### TASK DATA
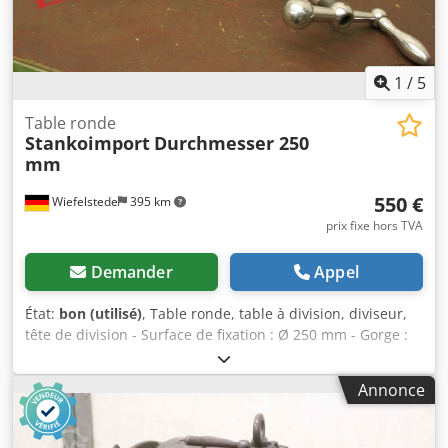
1
/
5
Table ronde
Stankoimport
Durchmesser 250
mm
550 €
Wiefelstede
395 km
prix fixe hors TVA
Demander
Appel
État:
bon (utilisé)
, Table ronde, table à division, diviseur,
tête de division - Surface de fixation : Ø 250 mm - Gorge :
20 mm Crodpfx Ahsb A H N Iohsf - Hauteur : 108 mm -
Dimensions : 580/350/H120 mm - Poids : 36 kg
Annonce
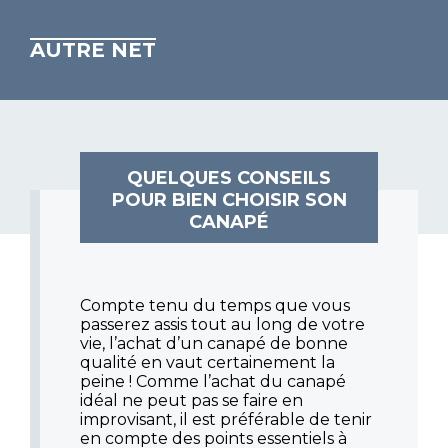
AUTRE NET
QUELQUES CONSEILS
POUR BIEN CHOISIR SON
CANAPÉ
Compte tenu du temps que vous
passerez assis tout au long de votre
vie, l’achat d’un canapé de bonne
qualité en vaut certainement la
peine ! Comme l’achat du canapé
idéal ne peut pas se faire en
improvisant, il est préférable de tenir
en compte des points essentiels à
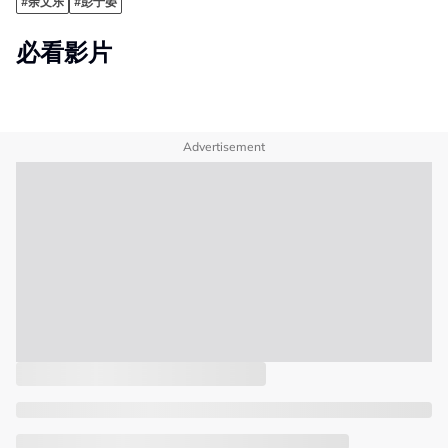
#余文乐
#彭于晏
必看影片
Advertisement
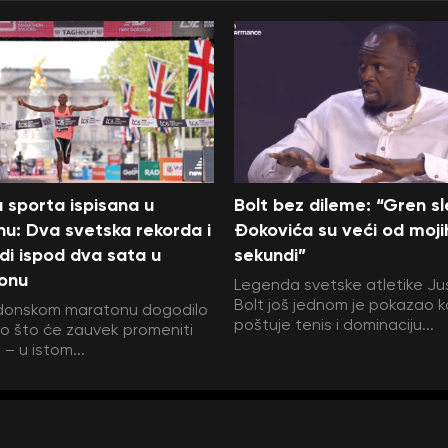
ja sporta ispisana u
Bolt bez dileme: “Gren s
u: Dva svetska rekorda i
Đokovića su veći od moji
judi ispod dva sata u
sekundi”
onu
Legenda svetske atletike Ju
Bolt još jednom je pokazao k
donskom maratonu dogodilo
poštuje tenis i dominaciju...
o što će zauvek promeniti
 – u istom...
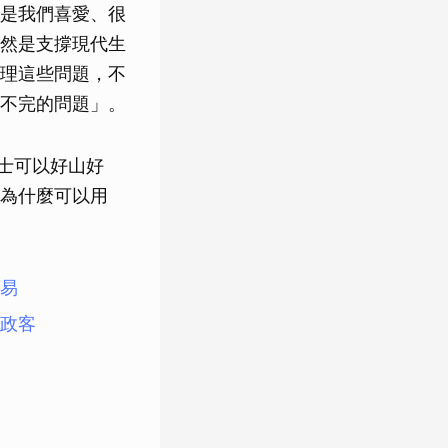
是我們喜愛、很
然是支撐現代生
理這些問題，不
不完的問題」。
瑞士可以好山好
，為什麼可以用
易
政客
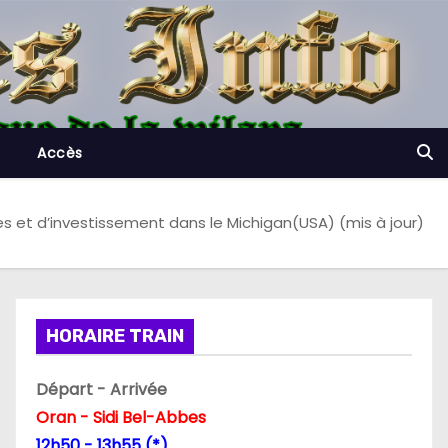
Accès
res et d’investissement dans le Michigan(USA) (mis à jour)
HORAIRE TRAIN
Départ - Arrivée
Oran - Sidi Bel-Abbes
12h50 - 13h55 (*)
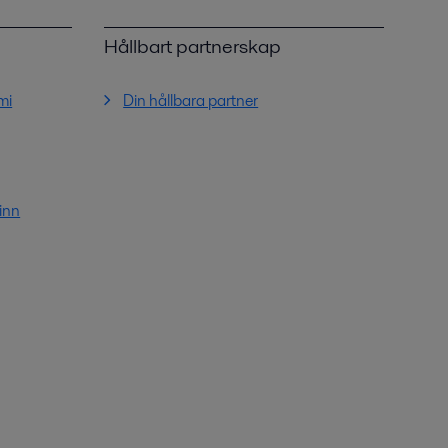
Hållbart partnerskap
mi
Din hållbara partner
inn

### EXERCISE DETAILS
Pictures stay out, but every record above is to be returned exactly.

### TASK OUTPUT
1
/
5
Table ronde
Stankoimport
Durchmesser 250
mm
550 €
Wiefelstede
395 km
prix fixe hors TVA
Demander
Appel
État:
bon (utilisé)
, Table ronde, table à division, diviseur,
tête de division - Surface de fixation : Ø 250 mm - Gorge :
20 mm Crodpfx Ahsb A H N Iohsf - Hauteur : 108 mm -
Dimensions : 580/350/H120 mm - Poids : 36 kg
Annonce
AUTRE NET
QUELQUES CONSEILS
POUR BIEN CHOISIR SON
CANAPÉ
Compte tenu du temps que vous
passerez assis tout au long de votre
vie, l’achat d’un canapé de bonne
qualité en vaut certainement la
peine ! Comme l’achat du canapé
idéal ne peut pas se faire en
improvisant, il est préférable de tenir
en compte des points essentiels à
#余文乐
#彭于晏
必看影片
Advertisement
ja sporta ispisana u
Bolt bez dileme: “Gren s
u: Dva svetska rekorda i
Đokovića su veći od moji
judi ispod dva sata u
sekundi”
onu
Legenda svetske atletike Ju
Bolt još jednom je pokazao k
donskom maratonu dogodilo
poštuje tenis i dominaciju...
o što će zauvek promeniti
 – u istom...
是我們喜愛、很
然是支撐現代生
理這些問題，不
不完的問題」。
瑞士可以好山好
，為什麼可以用
易
政客
Accès
res et d’investissement dans le Michigan(USA) (mis à jour)
HORAIRE TRAIN
Départ - Arrivée
Oran - Sidi Bel-Abbes
12h50 - 13h55 (*)
Hållbart partnerskap
mi
Din hållbara partner
inn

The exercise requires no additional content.